● **What you need to do**:
Single out the lines of the material that contain "this" and copy them.

:: The records ::

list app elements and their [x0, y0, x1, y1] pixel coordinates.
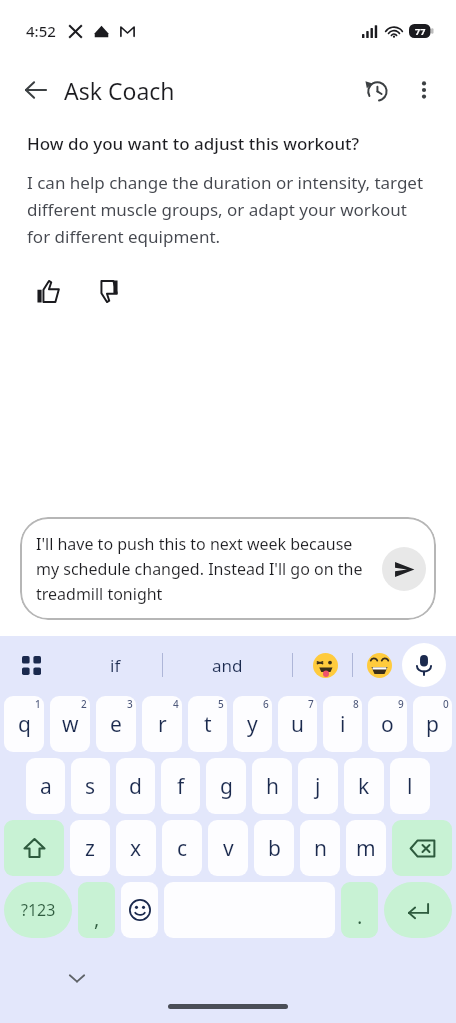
staticText: e	[110, 710, 122, 739]
staticText: u	[291, 710, 304, 739]
button[interactable]: More options	[400, 66, 448, 114]
button[interactable]: p	[413, 696, 452, 752]
staticText: j	[315, 772, 321, 801]
staticText: .	[357, 903, 363, 930]
staticText: 77	[415, 25, 426, 37]
button[interactable]: m	[346, 820, 386, 876]
staticText: ,	[94, 905, 100, 932]
button[interactable]: c	[162, 820, 202, 876]
button[interactable]: z	[70, 820, 110, 876]
staticText: I'll have to push this to next week beca…	[36, 533, 374, 604]
staticText: p	[426, 710, 439, 739]
staticText: f	[177, 772, 185, 801]
button[interactable]: q	[4, 696, 44, 752]
button[interactable]: g	[206, 758, 246, 814]
button[interactable]: w	[50, 696, 90, 752]
staticText: 4:52	[26, 21, 56, 41]
staticText: 2	[81, 697, 87, 711]
button[interactable]: Emoji grin	[362, 648, 396, 682]
staticText: m	[356, 834, 376, 863]
button[interactable]: s	[71, 758, 110, 814]
staticText: 1	[35, 697, 41, 711]
staticText: z	[85, 834, 95, 863]
button[interactable]: a	[26, 758, 65, 814]
button[interactable]: e	[96, 696, 136, 752]
button[interactable]: v	[208, 820, 248, 876]
button[interactable]: .	[341, 882, 378, 938]
staticText: h	[266, 772, 279, 801]
staticText: i	[340, 710, 346, 739]
button[interactable]: Enter	[384, 882, 452, 938]
staticText: 8	[353, 697, 359, 711]
button[interactable]: ?123	[4, 882, 72, 938]
button[interactable]: x	[116, 820, 156, 876]
staticText: x	[130, 834, 142, 863]
staticText: I can help change the duration or intens…	[27, 171, 429, 248]
button[interactable]: and	[186, 643, 268, 687]
button[interactable]: h	[252, 758, 292, 814]
staticText: k	[358, 772, 370, 801]
staticText: g	[220, 772, 233, 801]
button[interactable]: d	[116, 758, 155, 814]
button[interactable]: Backspace	[392, 820, 452, 876]
button[interactable]: ,	[78, 882, 115, 938]
staticText: 5	[218, 697, 224, 711]
staticText: c	[177, 834, 188, 863]
staticText: s	[85, 772, 96, 801]
staticText: and	[212, 654, 243, 677]
staticText: o	[381, 710, 394, 739]
button[interactable]: r	[142, 696, 182, 752]
staticText: t	[204, 710, 212, 739]
staticText: y	[247, 710, 258, 739]
button[interactable]: l	[390, 758, 430, 814]
staticText: How do you want to adjust this workout?	[27, 132, 360, 155]
button[interactable]: t	[188, 696, 227, 752]
button[interactable]: I'll have to push this to next week beca…	[20, 517, 436, 620]
button[interactable]: i	[323, 696, 362, 752]
button[interactable]: Emoji	[121, 882, 158, 938]
button[interactable]: if	[75, 643, 155, 687]
staticText: r	[158, 710, 167, 739]
button[interactable]: y	[233, 696, 272, 752]
button[interactable]: Hide keyboard	[60, 961, 94, 995]
staticText: w	[62, 710, 79, 739]
button[interactable]: u	[278, 696, 317, 752]
staticText: 4	[173, 697, 179, 711]
staticText: 9	[398, 697, 404, 711]
staticText: 6	[263, 697, 269, 711]
button[interactable]: Shift	[4, 820, 64, 876]
staticText: ?123	[21, 899, 56, 921]
button[interactable]: b	[254, 820, 294, 876]
staticText: q	[18, 710, 31, 739]
staticText: a	[40, 772, 52, 801]
button[interactable]: n	[300, 820, 340, 876]
staticText: b	[268, 834, 281, 863]
button[interactable]: Thumbs down	[85, 270, 127, 312]
button[interactable]: j	[298, 758, 338, 814]
button[interactable]: Toolbar	[10, 644, 52, 686]
staticText: n	[314, 834, 327, 863]
staticText: 3	[127, 697, 133, 711]
button[interactable]: Send	[382, 547, 426, 591]
staticText: 0	[443, 697, 449, 711]
button[interactable]: History	[352, 66, 400, 114]
button[interactable]: Voice input	[402, 643, 446, 687]
button[interactable]: Emoji tongue	[308, 648, 342, 682]
staticText: Ask Coach	[64, 75, 175, 106]
staticText: v	[223, 834, 234, 863]
button[interactable]: Back	[12, 66, 60, 114]
button[interactable]: f	[161, 758, 200, 814]
button[interactable]: k	[344, 758, 384, 814]
staticText: 7	[308, 697, 314, 711]
staticText: d	[129, 772, 142, 801]
staticText: l	[407, 772, 413, 801]
button[interactable]: Thumbs up	[27, 270, 69, 312]
staticText: if	[110, 654, 121, 677]
button[interactable]: o	[368, 696, 407, 752]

:::

● **Final answer**:
staticText: I'll have to push this to next week beca…	[36, 533, 374, 604]
staticText: How do you want to adjust this workout?	[27, 132, 360, 155]
button[interactable]: I'll have to push this to next week beca…	[20, 517, 436, 620]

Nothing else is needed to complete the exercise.